世界でもっとも美しい国・アイスランド。外国からの玄関口ケプラヴィーク国際空港は首都レイキャヴィークから南西に延びるレイキャネス半島にある。

 レイキャネス半島は地質学的にはプレートが造られる海底山脈が海面上に現れたものだ。本来は潜水艇を使わないと見ることができない光景を地上で見ることができる貴重な場所なのだ。火山やプレートの話をするとマニアックな人たちの領域のように思う方があるかもしれないが、決してそうではない。アイスランドでは一般の人々も火山や地震、断層といった地球の現象に非常に関心を持っている。町のレストランの壁に岩石の種類によって色分けしている地質図という専門家が使う地図を、まるでポスターを貼るような手軽な感覚で貼っているほどだ。

それではレンタカーで気軽に見てまわれる海底山脈・レイキャネス半島をご紹介しよう。

世界一の大海底山脈

 南北アメリカ大陸とヨーロッパ・アフリカの間に広がる大西洋。2億年前、そこにはパンゲアという巨大な大陸があった。15200年前にパンゲアは分裂をはじめ、海洋底が広がっていった。それが現在の大西洋だ。
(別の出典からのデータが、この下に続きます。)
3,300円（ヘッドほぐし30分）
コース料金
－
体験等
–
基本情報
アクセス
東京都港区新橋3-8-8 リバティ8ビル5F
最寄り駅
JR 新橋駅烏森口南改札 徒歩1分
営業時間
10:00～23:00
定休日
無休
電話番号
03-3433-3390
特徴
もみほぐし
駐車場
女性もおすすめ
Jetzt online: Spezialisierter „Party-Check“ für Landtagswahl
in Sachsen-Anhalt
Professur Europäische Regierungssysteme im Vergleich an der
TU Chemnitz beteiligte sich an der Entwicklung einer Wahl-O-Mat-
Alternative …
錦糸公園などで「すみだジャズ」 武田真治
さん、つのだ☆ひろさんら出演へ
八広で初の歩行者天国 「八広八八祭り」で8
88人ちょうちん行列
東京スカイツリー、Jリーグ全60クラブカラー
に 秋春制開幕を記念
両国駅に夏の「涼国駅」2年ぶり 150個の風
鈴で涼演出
 大西洋海底にはかつてパンゲア大陸を分断した海底山脈が何千キロにもわたって南北に走る。この海底山脈では激しい火山活動があり、今でも新しい海底を造り、東西の大陸を引き離している。

 この大海底山脈を陸上で見ることができる場所がある。それがアイスランドだ。アイスランドは北大西洋に浮かぶ日本の四国と北海道を足したくらいの島だ。ここではプレートと呼ばれる巨大な岩盤が東西に引き裂かれ、溝状に陥没した地溝帯が形成されている。地溝帯の中にできた無数の割れ目、ギャオから玄武岩マグマを噴出し、火山を造り出す。まさに大地創生の島アイスランドである。さあ、この地上に現れた海底山脈でレンタカーを借りて旅してみよう。

大地の裂け目ギャオ・
海底山脈の上にできた国

 

 アイスランドの玄関口、ケプラヴィーク国際空港はレイキャネス半島の先端近くにある。高度を下げる飛行機の窓の下には地球の活発な活動を思わせる荒涼とした溶岩の台地が広がる。空港で車をチャーターし、陸上の海底山脈・レイキャネス半島の旅へと出発した。
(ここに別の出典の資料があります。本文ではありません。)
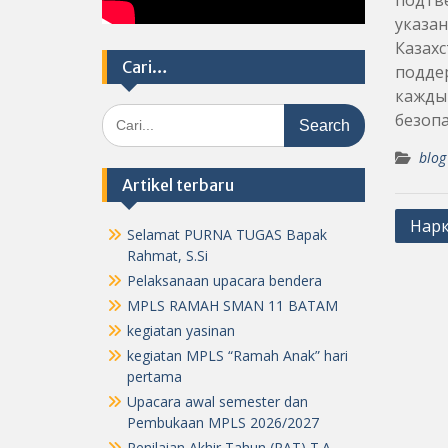
подтве
указан
Казахс
Cari…
поддер
каждый
Search
безопа
for:
blog
Artikel terbaru
Post
Нарк
Selamat PURNA TUGAS Bapak
navig
Rahmat, S.Si
Pelaksanaan upacara bendera
MPLS RAMAH SMAN 11 BATAM
kegiatan yasinan
kegiatan MPLS “Ramah Anak” hari
pertama
Upacara awal semester dan
Pembukaan MPLS 2026/2027
Penilaian Akhir Tahun (PAT) T.A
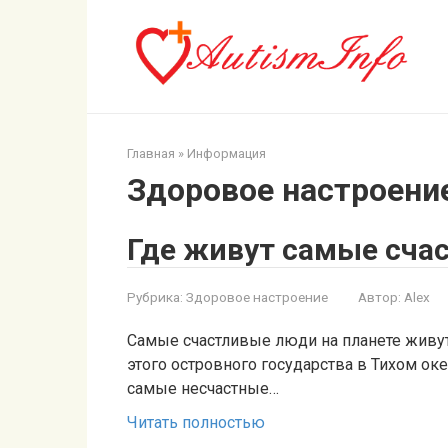
Перейти
к
контенту
Главная
»
Информация
Здоровое настроени
Где живут самые сча
Рубрика:
Здоровое настроение
Автор:
Alex
Самые счастливые люди на планете живут 
этого островного государства в Тихом ок
самые несчастные…
Читать полностью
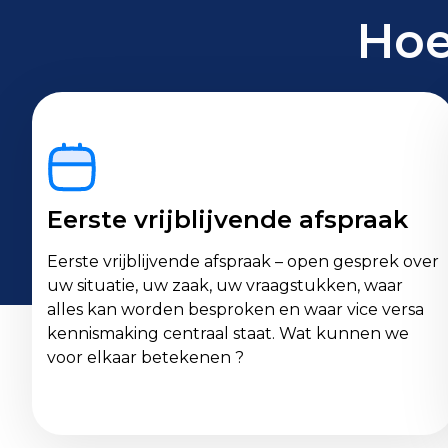
Hoe
Eerste vrijblijvende afspraak
Eerste vrijblijvende afspraak – open gesprek over
uw situatie, uw zaak, uw vraagstukken, waar
alles kan worden besproken en waar vice versa
kennismaking centraal staat. Wat kunnen we
voor elkaar betekenen ?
 レイキャネス半島の西には北米大陸が載っている北アメリカプレート、東にはヨーロッパからアジアまですっぽりと含まれるユーラシアプレートが広がっている。この2つのプレートはこのレイキャネス半島で生まれて年間数センチメートルで離れていく。ここはプレートが造られる生成部なのだ。
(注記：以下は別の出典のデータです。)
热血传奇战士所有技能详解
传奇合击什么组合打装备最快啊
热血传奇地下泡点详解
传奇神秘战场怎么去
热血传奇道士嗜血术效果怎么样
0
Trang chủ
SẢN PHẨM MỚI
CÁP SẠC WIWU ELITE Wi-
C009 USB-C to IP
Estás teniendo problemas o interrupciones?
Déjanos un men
 プレート境界はレイキャネス半島にの中央からやや南を通っている。プレート境界線に対してプレートは斜めに動いている(図4)。そしてレイキャネス半島にはアイスランド語で裂け目を意味するギャオと呼ばれる断層がいくつもある。プレートが東西に離れていくにしたがってこれらのギャオが広がっていく。広がったギャオが地下のマグマがあるところまで達するとマグマが噴出するため、ギャオにそって火山が並ぶのである。


過去の大噴火が造った玄武岩溶岩原

 ケプラヴィークと首都レイキャヴィークを結ぶ幹線道路からハフニールに向かう道に入る。ハフニールを過ぎるとそこは真っ黒な玄武岩が果てしなく広がる荒涼とした溶岩原になる。玄武岩には窓ガラスの主成分にもなっている珪素が少なく、またここの溶岩は非常に高い温度で噴出するため流れやすく、広い範囲にわたって溶岩原が形成された。溶岩には湾曲した縄目のような模様がしばしばみられる。このシワが湾曲している方向を見ることによってかつて溶岩が流れた方向を知ることができる。この溶岩はパホイホイ溶岩という。パホイホイというのは、ここアイスランドから遠く離れた常夏の島ハワイの言葉だ。

 

地球を分断するレイキャネス断層

道にそってさらに進むと溶岩原の中にレイキャネス断層がひっそりとあかぎれのように地球の傷口を開けている。レイキャネス断層について書かれた看板があるのだが、なぜか道路沿いにはなく、100メートルほど溶岩原に入ったところにある。しかも駐車場がないので、道路わきに車を止めて見学する。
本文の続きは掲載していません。